Es war wie gelebte Dialektik. 1 und 0, schwarz und weiß, hart und weich, Mücke und Elefant. Die Prozedur des Eierkochens, des Eierablehnens, des Eierbesprechens und schließlich des feierlichen Öffnens und des Eierverurteilens war der Elefant, der jeden Morgen aus der Mücke schlüpfte.
Ich war Zeuge: man kann auch als ganz kleiner Mensch winzige Dinge ganz groß werden lassen.
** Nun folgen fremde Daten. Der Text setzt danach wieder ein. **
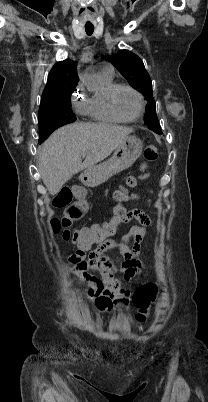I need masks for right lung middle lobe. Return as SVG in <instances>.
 Segmentation results:
<instances>
[{
  "label": "right lung middle lobe",
  "mask_w": 208,
  "mask_h": 402,
  "mask_svg": "<svg viewBox=\"0 0 208 402\" xmlns=\"http://www.w3.org/2000/svg\"><path fill=\"white\" fill-rule=\"evenodd\" d=\"M75 87L50 92L41 98L38 119L39 123L47 120H57L68 124L76 120L70 108V98ZM46 137L40 132L39 143Z\"/></svg>",
  "instance_id": "right-lung-middle-lobe-1"
}]
</instances>
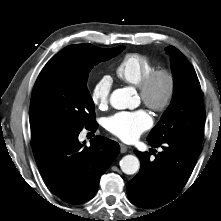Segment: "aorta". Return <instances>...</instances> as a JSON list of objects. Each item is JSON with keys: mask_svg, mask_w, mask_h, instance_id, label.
<instances>
[{"mask_svg": "<svg viewBox=\"0 0 221 221\" xmlns=\"http://www.w3.org/2000/svg\"><path fill=\"white\" fill-rule=\"evenodd\" d=\"M134 91L132 88H120L112 92L110 104L118 110L131 107ZM121 170L128 175L135 174L140 168L139 159L134 155H126L120 161Z\"/></svg>", "mask_w": 221, "mask_h": 221, "instance_id": "762f6f07", "label": "aorta"}]
</instances>
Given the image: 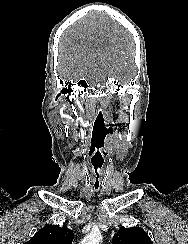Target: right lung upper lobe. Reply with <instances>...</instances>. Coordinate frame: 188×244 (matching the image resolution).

Groß werden war auch mein erklärtes Ziel, dessen Ausgangspunkt eine Jugend im bayrischen Voralpenland war. Bayrisch – das bedeutet für eine Fünfjährige die nicht getauft ist, dass es Sonntagvormittags im Dorf niemanden zum Spielen gibt.
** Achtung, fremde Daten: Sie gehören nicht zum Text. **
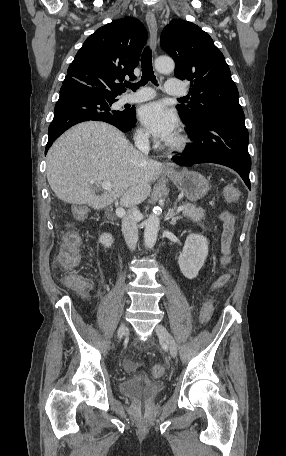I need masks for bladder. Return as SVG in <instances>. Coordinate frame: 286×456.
I'll return each mask as SVG.
<instances>
[{
	"instance_id": "1",
	"label": "bladder",
	"mask_w": 286,
	"mask_h": 456,
	"mask_svg": "<svg viewBox=\"0 0 286 456\" xmlns=\"http://www.w3.org/2000/svg\"><path fill=\"white\" fill-rule=\"evenodd\" d=\"M162 391L160 383H154L146 376H133L120 383V392L137 401H152Z\"/></svg>"
}]
</instances>
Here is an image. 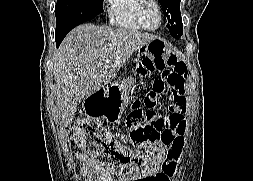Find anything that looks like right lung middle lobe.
I'll list each match as a JSON object with an SVG mask.
<instances>
[{"label":"right lung middle lobe","instance_id":"1","mask_svg":"<svg viewBox=\"0 0 253 181\" xmlns=\"http://www.w3.org/2000/svg\"><path fill=\"white\" fill-rule=\"evenodd\" d=\"M102 12V0H57L56 35L68 33L74 27Z\"/></svg>","mask_w":253,"mask_h":181}]
</instances>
Ich saß auf unserem Gartenzaun und sah einen in Tracht und Loden gehüllten Zug unserer ländlichen Nachbarn an mir vorüberziehen. Oben auf dem Kirchberg läuteten die Glocken, meine Mutter würde bald im Kirchenchor die Messe anstimmen (obgleich protestantisch, man nahm es nicht so eng) und ich sollte nichts anstellen.
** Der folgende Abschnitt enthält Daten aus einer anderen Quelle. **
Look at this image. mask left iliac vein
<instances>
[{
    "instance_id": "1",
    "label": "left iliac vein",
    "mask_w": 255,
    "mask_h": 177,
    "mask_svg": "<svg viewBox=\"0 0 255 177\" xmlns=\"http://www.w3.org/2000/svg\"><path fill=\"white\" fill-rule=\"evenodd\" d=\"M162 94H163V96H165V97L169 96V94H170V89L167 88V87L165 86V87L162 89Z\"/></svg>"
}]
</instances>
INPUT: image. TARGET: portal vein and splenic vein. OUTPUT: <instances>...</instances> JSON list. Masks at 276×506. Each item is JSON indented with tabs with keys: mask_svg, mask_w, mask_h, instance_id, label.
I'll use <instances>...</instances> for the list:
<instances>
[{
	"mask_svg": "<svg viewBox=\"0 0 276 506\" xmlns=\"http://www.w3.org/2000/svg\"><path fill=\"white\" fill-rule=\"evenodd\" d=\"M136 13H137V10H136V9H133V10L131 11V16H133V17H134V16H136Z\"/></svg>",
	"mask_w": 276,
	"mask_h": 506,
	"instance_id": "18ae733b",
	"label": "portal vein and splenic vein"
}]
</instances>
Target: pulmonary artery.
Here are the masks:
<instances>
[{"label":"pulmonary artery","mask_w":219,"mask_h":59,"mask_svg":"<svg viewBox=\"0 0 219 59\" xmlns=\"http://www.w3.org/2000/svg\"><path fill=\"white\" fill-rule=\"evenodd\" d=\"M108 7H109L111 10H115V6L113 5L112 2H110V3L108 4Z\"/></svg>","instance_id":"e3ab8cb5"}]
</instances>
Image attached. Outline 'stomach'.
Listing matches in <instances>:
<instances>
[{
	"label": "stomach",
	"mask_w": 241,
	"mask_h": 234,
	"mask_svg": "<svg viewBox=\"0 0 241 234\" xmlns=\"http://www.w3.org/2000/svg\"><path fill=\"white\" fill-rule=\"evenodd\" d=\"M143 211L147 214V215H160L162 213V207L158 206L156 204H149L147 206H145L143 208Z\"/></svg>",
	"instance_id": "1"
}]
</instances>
Am Ende der Prozession erspähte ich Christine, die Nachbarstochter mit Zopf, Dirndl und Kirchen-Überdruss. Bis fast zur Kirche hoch rannte ich neben ihr her und versuchte sie – wie die Schlange am Baum der Erkenntnis – auf meine sündige Seite zu ziehen. Ganz am Ende kam ich auf die ultimative Verlockung: sie sollte mit mir einen Kaufladen aufmachen. Ein florierendes Geschäft, welches nach dem Gottesdienst auf die zurückkehrenden Gläubigen wartete, die befreit von allen schlechten Gedanken und erfüllt von Milde und Nächstenliebe zugreifen würden. Für einen Moment war Christine wie geblendet von der Brillanz des Einfalls: gut gelauntes Shopping am verkaufsoffenen Sonntag (im Jahr 1984) – wir würden unserer Zeit so weit voraus sein.
Es war kaum zu ertragen.
In Windeseile versteckten wir uns hinter den Grabsteinen, die zahlreich rund um die Kirche verstreut lagen. Dort warteten wir, bis alle Erwachsenen im Dunkel des Innenraums verschwunden waren.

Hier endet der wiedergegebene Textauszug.